Cashmere Mafia is a story about four ambitious women, best friends since business school, trying to balance bigshot careers with complex personal lives by creating their own “boys’ club” (The Cashmere Mafia) to watch each others’ backs and provide a safe haven to dish their own dirt as they try to have it all in the big apple. Mia, Zoe, Juliet and Caitlin deal with the usual stuff: rocky relationships, infidelity, personal crises, work rivalries and all that jazz.
The series was originally slated for a 13-episode run, but due to the chaos of the writers’ strike only seven episodes were produced and aired before Cashmere Mafia was sent to sleep with the fishes. I’m sure a lot of Sex and the City fans were jonesing for a new banner series, even if it meant transferring their love to a non-racy, network show, but it seems Lipstick Jungle took that prize, at least for now — we’ll see how it fares in its second season.
Back to Cashmere Mafia. While I’m no expert on the genre, I think I know why this woman-power dramedy never took off. I don’t think it has anything to do with content. After all, I’ve heard many fans could hardly tell the difference between this show and Lipstick Jungle. It all comes down to the writers’ strike. With only seven episodes available, the series simply never had a chance to grab an audience. The final two episodes begin to show strong potential, and further progress might have generated enough buzz to increase ratings, but the signs of life just weren’t enough to merit further investment from Sony Pictures and ABC.

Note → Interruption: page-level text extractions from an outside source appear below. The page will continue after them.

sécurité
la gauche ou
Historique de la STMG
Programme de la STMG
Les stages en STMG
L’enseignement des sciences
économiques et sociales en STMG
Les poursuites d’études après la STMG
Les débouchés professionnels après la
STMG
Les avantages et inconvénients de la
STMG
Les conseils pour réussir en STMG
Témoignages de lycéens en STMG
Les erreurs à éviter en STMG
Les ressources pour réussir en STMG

Cashmere Mafia: The Complete Series is presented on two discs, with all seven episodes in 1.78:1 anamorphic widescreen format. As you’d expect from a major studio production broadcast in HD, the show looks good on DVD. Overall, the picture is as nearly as luxurious as the chic, high-powered environment in which the mafia girls live, work and play. Almost everything is sharp and detailed, except for a few odd moments of blur, and colours are naturally vivid throughout. Not bad at all.
The sounds are right up there with the sights on this two-disc set. All seven episodes feature Dolby Digital 5.1 audio tracks, and they do a swell job enveloping viewers in the lives of Lucy Liu and the gang. All dialogue is crystal clear, and the other channels offer a decent amount of supporting effects — the sound may not be very big, but it’s not that type of show.
Audio is English only, with subtitles in Korean, Chinese and Thai.
Cashmere Mafia: The Complete Series offers up a few extras, which is a nice plus for a show that barely saw the light of day. We get a set of making-of behind-the-scenes style featurettes, including Revenge Sex: You Get as Good as You Give, Move in or Move Out, Kiss My Glass Ceiling and Pick a Team, Any Team.
Fans of Cashmere Mafia will most likely never find out what happens with Mia, Zoe, Juliet or Caitlin, but they can at least take solace in this two-disc release of the parts of the story that were told. If it weren’t for the big TV-on-DVD market, Cashmere Mafia would never be seen again — now it can be replayed ad nauseam, and in good quality to boot.